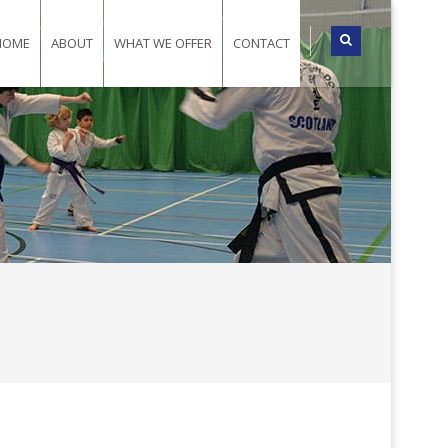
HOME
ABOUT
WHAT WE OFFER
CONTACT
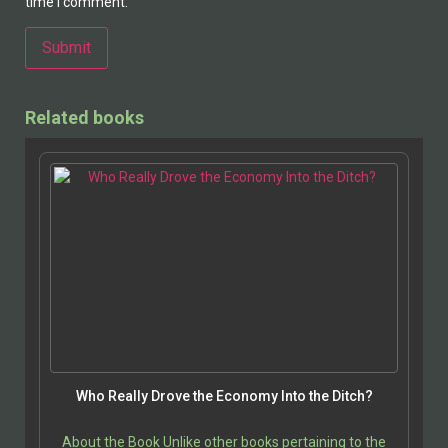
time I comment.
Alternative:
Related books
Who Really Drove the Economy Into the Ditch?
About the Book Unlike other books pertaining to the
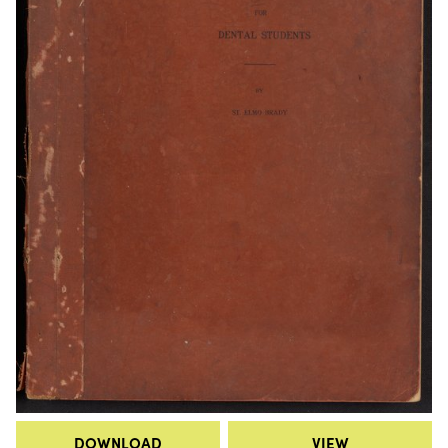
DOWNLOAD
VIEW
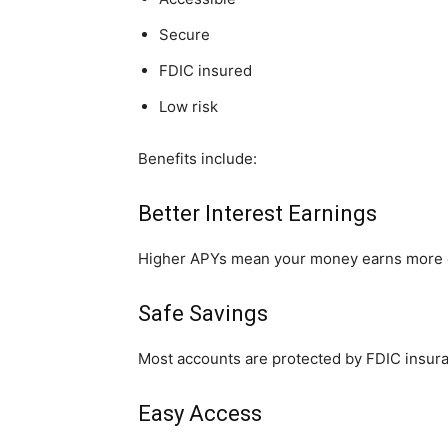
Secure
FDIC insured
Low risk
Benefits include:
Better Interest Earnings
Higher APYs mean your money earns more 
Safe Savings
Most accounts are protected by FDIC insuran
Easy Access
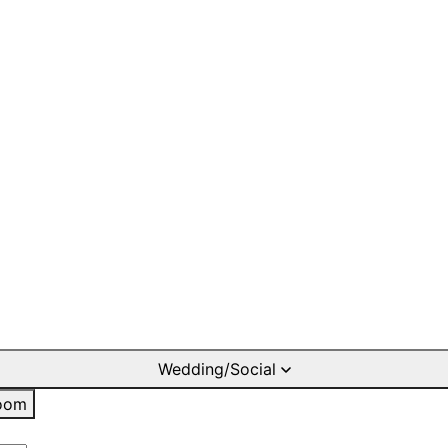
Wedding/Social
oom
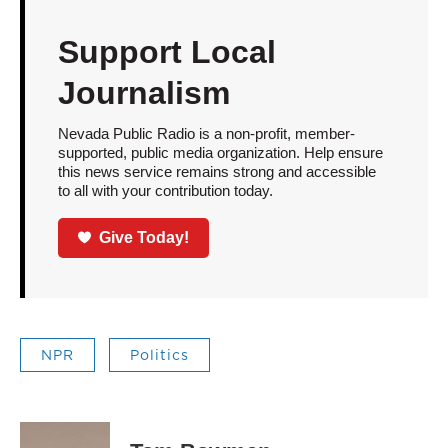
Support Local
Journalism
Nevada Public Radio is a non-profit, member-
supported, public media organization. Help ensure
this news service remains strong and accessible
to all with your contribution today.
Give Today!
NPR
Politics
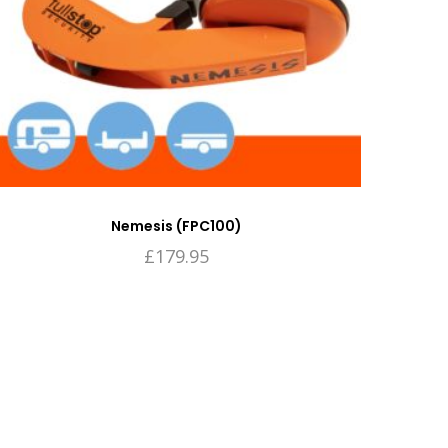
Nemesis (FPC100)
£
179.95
+++
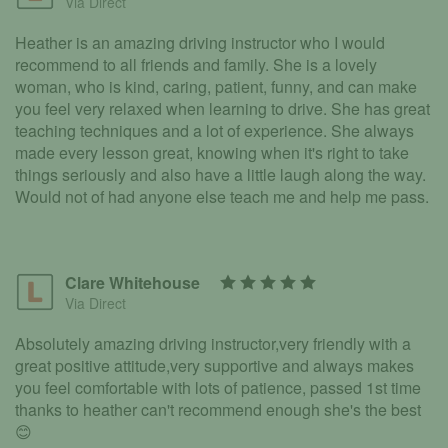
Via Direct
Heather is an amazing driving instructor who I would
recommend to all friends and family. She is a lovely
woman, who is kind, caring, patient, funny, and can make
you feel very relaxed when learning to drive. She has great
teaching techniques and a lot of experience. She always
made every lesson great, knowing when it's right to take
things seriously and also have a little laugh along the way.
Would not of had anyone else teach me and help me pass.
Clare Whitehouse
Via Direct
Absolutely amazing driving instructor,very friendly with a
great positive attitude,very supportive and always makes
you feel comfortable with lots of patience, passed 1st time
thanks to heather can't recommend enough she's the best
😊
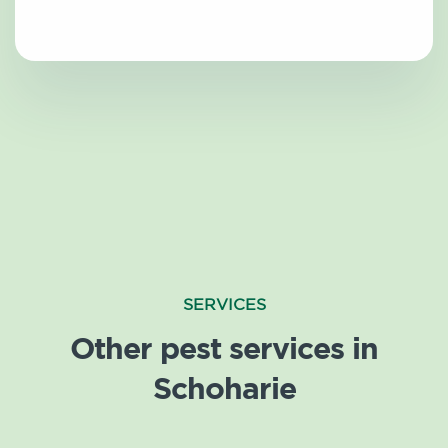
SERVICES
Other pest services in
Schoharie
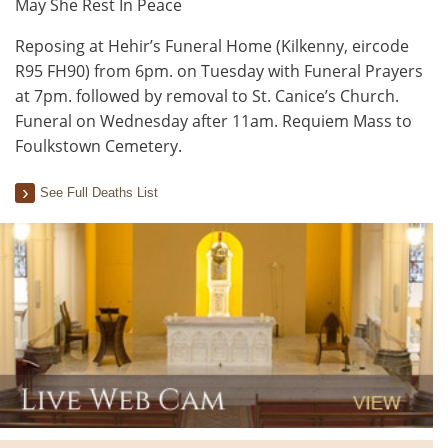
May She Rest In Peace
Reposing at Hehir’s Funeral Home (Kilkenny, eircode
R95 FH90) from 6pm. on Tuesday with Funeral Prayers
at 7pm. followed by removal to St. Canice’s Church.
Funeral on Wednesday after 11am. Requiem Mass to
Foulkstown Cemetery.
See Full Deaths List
+++
— Your goal —
Please copy every line of the material that contains the word "time".

— Result of the exercise —
time I comment.
you feel comfortable with lots of patience, passed 1st time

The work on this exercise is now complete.